There are few industries that have as many regulatory challenges involving how to process and control its products as the life science industry — pharmaceuticals, biotechnology, medical devices and the contract companies that support them. Some companies may be able to remediate their existing legacy Enterprise Resource Planning (ERP) systems to meet compliance mandates; however, most “IT systems” simply will not support new compliance or global business mandates without significant total cost of ownership challenges. This has led many life science organizations to implement new purpose-built, commercially available software or “secondary solutions” and integrate them into existing ERP technologies. This approach, as opposed to costly development of custom-coding ERP software into operational systems, provides a “best-in-breed” holistic IT system for operational excellence on a global scale. Typical “secondary solutions” include Laboratory Information Management Systems (LIMS), Electronic Notebook Systems (ELN), Lab Execution Systems (LES) and/or Electronic Batch Record (EBR) systems for quality and manufacturing operations.
The controlling system with respect to final product manufacturing and release to the marketplace is the ERP system; however, this system must be data-fed by other workflow automation systems to capture, catalog, specify, track/trace and approve data through the entire raw materials to in-process to final product manufacturing process. In fact, this product lifecycle management process starts at the development stage of the formulation, synthesis or bioprocess and analytical methods creation stages and has an increasing importance with respect to downstream Quality by Design (QbD) operational needs of the industry.
Operational Excellence Requires Operational Data
The mantra in the C-suite for life science companies is “Operational Excellence” from all segments of the supply chain, both internal and external. As companies initiate “lean” or “six-sigma” programs and begin the now-popular externalization of processes that previously were performed in-house — from R&D through pilot operations and now into full CMO-based API production and packaging — executive managers are becoming increasingly aware that their information/data management infrastructure requires updating.
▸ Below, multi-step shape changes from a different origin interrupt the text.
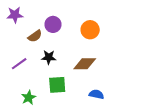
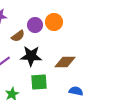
orange circle: (90, 30) -> (54, 22), moved
black star: (49, 57) -> (31, 56), size x1.5

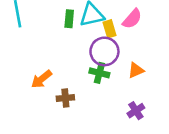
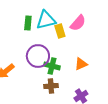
purple circle: (104, 51) -> (38, 56), moved
brown cross: (65, 98) -> (51, 86), moved

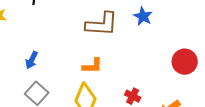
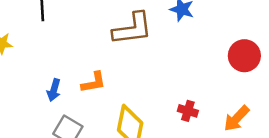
orange L-shape: (92, 66) -> (94, 82), moved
Past practices of patching custom-coded business practices into years-old existing ERP and LIMS systems are fast becoming a bottleneck with respect to both the time and costs necessary to complete the task and the compliance overload it creates for validating any custom programming effort.
A key strategic element to a successful Operational Excellence effort is capturing and cataloging the experimental and operational data streams as the product transitions from early phase development through pilot and into commercial operations. These data constitute the foundation for true data management transformation to operational wisdom (see Figure 1).
Figure 1 – The data management requirements for global operational excellence begin at the early stages of a product’s lifecycle and continue through full commercial operations.
Custom-Coding vs. Purpose-built Solutions
The data feeds for operations and the source for operational excellence programs, generally come from a master ERP system and a LIMS, as well as from a large array of paper-based “systems,” be they in Microsoft Word, Excel, lab notebooks or point-workflow logbooks. The data can be difficult to access and generally does not correlate with any true context of daily workflows. Often there is a lot of manual approvals and manual transcription of data/information into other electronic systems. In the life science industry, this translates into a host of compliance risks for data accuracy and integrity and is often the cause of deviations to cGMP guidance. In fact, the majority of FDA-related 483 observations occur because personnel do not accurately follow written procedures.
Often, IT management initiates a large investment in customizations or configurations of existing systems (ERP, LIMS etc.) in an attempt to automate the data capture processes. Again, these customizations require specialists, often from outside the organization as consultants, to define, custom-code and implement solutions that will automate the workflows and data capturing processes and define the compliance and validation tasks required by cGMP regulations. The bottom line is these customizations are difficult to implement and are often too costly in the long run to maintain.
The solution is to seek out purpose-built “secondary” IT systems that are already complete and are installed and validated in a few months versus the year or so needed for customized “solutions.” These secondary solutions include process development ELNs, QC/QA LES, LIMS applications designed for the life science industry, and EBR systems. These product-based solutions versus project-based customizations are the key to short-term success for any operational excellence initiative (see Figure 2).
Figure 2 –Product-based IT solutions outline data capture and databases across the process development and execution environment and search tools to access and report information across the continuum. Product and lot releases from ERP are governed by these “secondary IT systems.”
Quality by Design Provides Agility
A recent operational efficiency initiative, endorsed by regulatory agencies, is Quality by Design (QbD). Under the QbD process, an operational “design space” is developed by using the development data to support an operational window, allowing production to modify or adjust process conditions (i.e., temperature, pressure, pH, etc.) to account for variations in raw materials or process conditions that fall within the operating guidelines of the design space. This provides the ability to adjust manufacturing processes, as close to real-time as needed, to bring product-critical quality attributes (CQAs) into alignment without notifying the agency for approvals. This alone provides operational excellence conditions that did not exist a decade ago. The key IT component for QbD is the development data containing cause and effect relationships useful for QbD correlations during plant operations and events.